- _DESCRIPTION OF THE TASK_
Begin at the line below that has "Время играет не". Stop after the line that has "விலைப்பட்டியல் மற்றும் மேற்கோள்களை", repeating each line exactly and leaving out the pictures.

- _DATA TO EXAMINE_

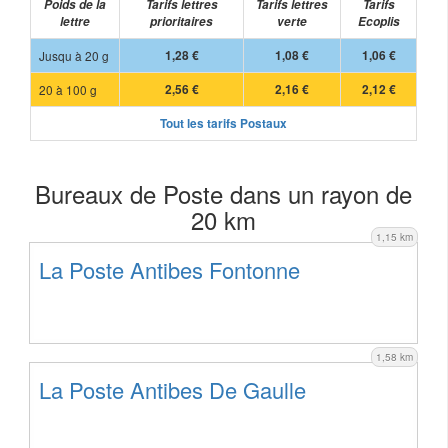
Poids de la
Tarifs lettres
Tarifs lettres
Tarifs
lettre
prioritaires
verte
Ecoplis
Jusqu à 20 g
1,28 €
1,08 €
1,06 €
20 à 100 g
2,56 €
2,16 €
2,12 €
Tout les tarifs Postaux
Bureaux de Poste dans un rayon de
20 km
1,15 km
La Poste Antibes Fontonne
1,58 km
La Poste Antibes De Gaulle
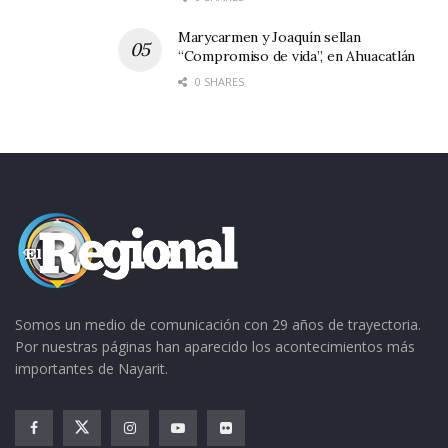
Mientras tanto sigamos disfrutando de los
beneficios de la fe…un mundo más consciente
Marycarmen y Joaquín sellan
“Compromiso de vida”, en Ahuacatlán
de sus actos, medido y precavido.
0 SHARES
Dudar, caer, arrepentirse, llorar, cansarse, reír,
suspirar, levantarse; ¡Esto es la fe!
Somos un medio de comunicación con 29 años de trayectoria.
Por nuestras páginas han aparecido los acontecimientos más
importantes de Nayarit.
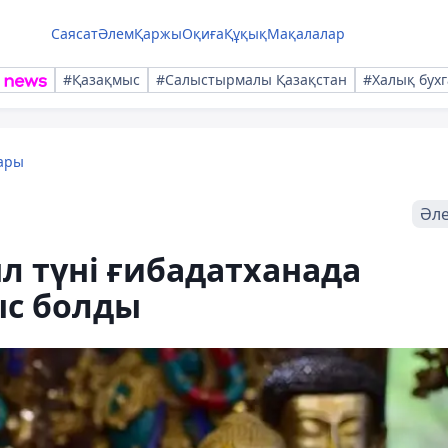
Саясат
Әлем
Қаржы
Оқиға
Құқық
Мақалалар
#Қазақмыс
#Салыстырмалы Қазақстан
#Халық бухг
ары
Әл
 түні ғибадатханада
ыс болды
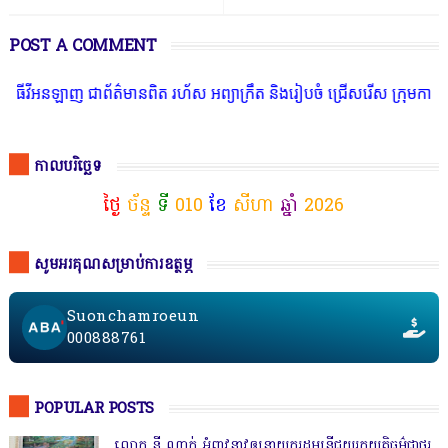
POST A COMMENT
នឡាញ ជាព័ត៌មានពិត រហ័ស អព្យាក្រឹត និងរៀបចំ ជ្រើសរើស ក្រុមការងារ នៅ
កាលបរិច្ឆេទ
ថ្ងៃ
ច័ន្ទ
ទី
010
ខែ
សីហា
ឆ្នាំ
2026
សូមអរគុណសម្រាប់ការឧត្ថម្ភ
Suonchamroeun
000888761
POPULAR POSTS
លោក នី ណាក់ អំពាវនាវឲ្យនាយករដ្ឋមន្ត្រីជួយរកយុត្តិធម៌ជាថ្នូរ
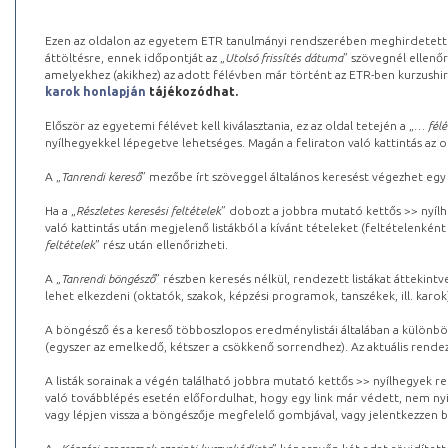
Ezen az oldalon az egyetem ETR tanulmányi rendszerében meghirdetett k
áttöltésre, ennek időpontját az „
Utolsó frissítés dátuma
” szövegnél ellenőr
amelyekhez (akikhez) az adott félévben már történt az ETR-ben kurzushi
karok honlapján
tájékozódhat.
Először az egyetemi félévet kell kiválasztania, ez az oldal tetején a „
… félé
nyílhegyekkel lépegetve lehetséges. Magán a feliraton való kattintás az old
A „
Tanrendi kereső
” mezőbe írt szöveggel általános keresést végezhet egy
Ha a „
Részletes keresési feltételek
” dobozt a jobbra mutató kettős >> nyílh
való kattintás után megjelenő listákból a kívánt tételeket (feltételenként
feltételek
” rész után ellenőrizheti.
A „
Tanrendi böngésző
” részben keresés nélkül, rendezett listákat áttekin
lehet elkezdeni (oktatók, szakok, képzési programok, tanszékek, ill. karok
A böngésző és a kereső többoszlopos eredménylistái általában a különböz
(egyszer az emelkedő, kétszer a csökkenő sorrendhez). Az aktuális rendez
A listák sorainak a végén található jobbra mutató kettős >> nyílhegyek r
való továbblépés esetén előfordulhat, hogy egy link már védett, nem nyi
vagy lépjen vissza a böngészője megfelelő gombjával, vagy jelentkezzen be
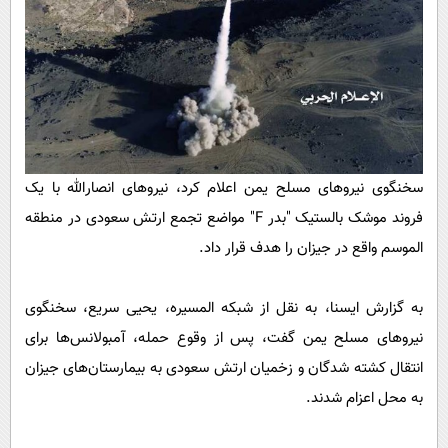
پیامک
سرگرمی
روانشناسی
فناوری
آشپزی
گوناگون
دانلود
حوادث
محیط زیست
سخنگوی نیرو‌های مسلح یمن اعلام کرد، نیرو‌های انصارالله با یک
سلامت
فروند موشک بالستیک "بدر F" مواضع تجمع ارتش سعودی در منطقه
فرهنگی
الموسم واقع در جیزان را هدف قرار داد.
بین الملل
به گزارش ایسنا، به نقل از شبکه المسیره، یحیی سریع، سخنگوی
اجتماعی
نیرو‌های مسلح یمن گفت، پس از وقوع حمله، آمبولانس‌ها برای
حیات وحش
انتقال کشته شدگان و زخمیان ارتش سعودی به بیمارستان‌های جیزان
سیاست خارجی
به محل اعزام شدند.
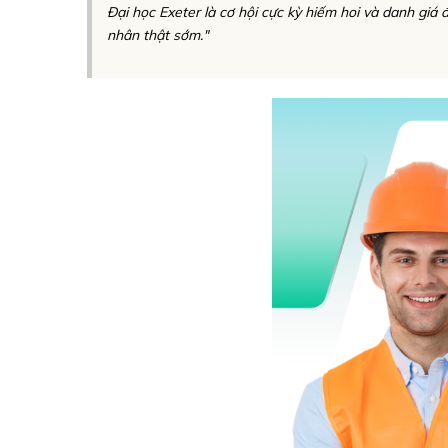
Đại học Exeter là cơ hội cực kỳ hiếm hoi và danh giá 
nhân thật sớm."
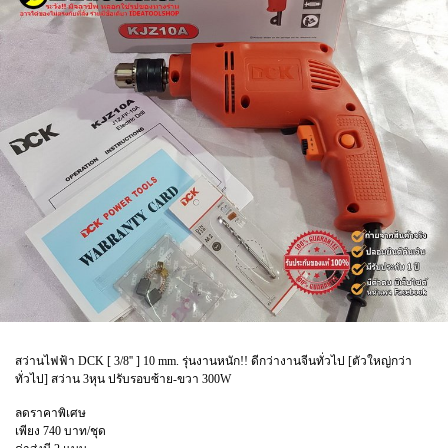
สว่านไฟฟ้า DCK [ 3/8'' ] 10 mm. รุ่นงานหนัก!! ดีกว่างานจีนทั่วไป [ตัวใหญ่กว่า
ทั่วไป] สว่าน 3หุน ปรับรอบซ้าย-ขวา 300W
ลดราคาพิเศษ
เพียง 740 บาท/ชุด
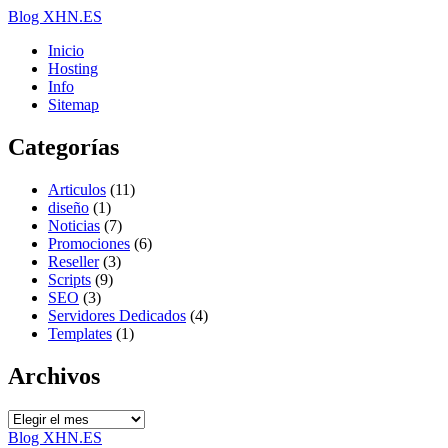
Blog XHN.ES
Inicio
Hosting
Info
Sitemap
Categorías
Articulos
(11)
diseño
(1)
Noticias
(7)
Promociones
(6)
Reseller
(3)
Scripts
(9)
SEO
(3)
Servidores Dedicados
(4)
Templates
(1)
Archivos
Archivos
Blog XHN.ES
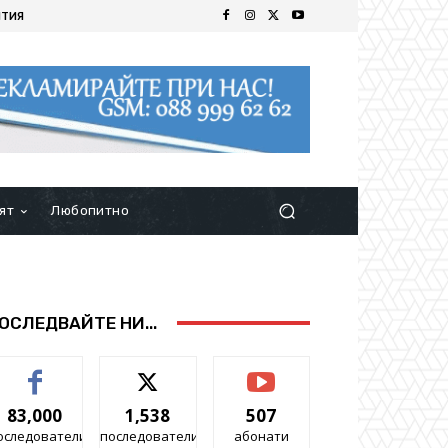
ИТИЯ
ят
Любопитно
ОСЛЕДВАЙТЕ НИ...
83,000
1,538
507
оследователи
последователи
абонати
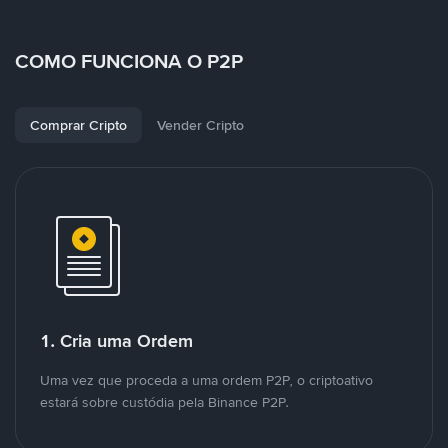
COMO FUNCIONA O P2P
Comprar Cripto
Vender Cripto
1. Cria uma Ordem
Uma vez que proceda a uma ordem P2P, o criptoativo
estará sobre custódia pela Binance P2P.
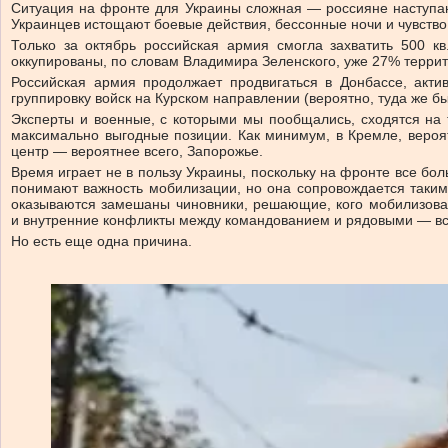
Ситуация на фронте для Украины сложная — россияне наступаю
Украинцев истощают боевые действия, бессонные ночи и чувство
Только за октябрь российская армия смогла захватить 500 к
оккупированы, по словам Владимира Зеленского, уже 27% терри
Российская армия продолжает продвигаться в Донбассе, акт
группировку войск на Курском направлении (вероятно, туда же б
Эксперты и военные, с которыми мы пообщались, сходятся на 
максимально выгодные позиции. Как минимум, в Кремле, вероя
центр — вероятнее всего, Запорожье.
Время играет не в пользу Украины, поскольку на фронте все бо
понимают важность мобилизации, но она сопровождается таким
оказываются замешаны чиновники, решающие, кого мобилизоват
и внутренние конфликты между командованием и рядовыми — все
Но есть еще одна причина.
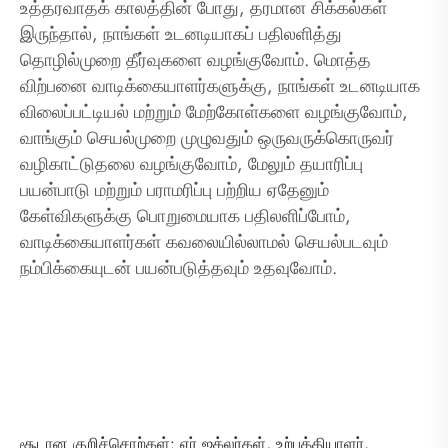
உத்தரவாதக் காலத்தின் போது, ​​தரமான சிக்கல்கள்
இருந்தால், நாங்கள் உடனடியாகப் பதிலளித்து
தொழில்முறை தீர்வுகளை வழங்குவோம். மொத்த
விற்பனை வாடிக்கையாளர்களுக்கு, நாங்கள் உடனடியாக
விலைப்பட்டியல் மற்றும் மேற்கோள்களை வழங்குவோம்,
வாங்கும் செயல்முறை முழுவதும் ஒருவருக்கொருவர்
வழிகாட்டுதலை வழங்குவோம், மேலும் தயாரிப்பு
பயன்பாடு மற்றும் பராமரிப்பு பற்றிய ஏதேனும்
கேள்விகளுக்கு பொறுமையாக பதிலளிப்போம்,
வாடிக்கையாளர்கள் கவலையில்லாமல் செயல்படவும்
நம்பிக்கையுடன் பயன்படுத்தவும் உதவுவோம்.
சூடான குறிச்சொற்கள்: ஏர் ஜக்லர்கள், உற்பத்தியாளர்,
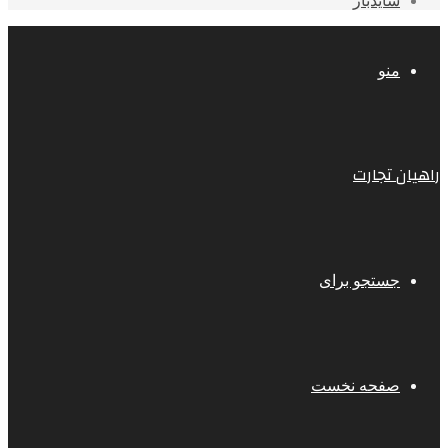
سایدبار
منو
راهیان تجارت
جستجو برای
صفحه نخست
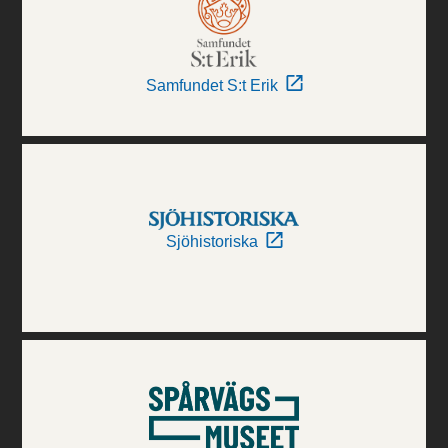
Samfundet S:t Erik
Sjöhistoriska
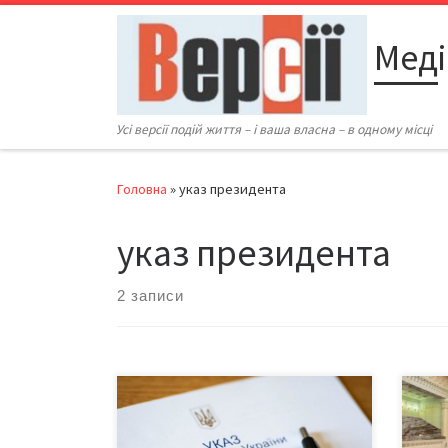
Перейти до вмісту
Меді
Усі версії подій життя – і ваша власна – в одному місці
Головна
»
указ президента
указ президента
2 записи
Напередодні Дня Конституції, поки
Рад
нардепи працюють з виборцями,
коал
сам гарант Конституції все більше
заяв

- _THE ANSWER_
Время играет не в пользу Украины, поскольку на фронте все бо
понимают важность мобилизации, но она сопровождается таким
оказываются замешаны чиновники, решающие, кого мобилизоват
и внутренние конфликты между командованием и рядовыми — все
Но есть еще одна причина.
உத்தரவாதக் காலத்தின் போது, ​​தரமான சிக்கல்கள்
இருந்தால், நாங்கள் உடனடியாகப் பதிலளித்து
தொழில்முறை தீர்வுகளை வழங்குவோம். மொத்த
விற்பனை வாடிக்கையாளர்களுக்கு, நாங்கள் உடனடியாக
விலைப்பட்டியல் மற்றும் மேற்கோள்களை வழங்குவோம்,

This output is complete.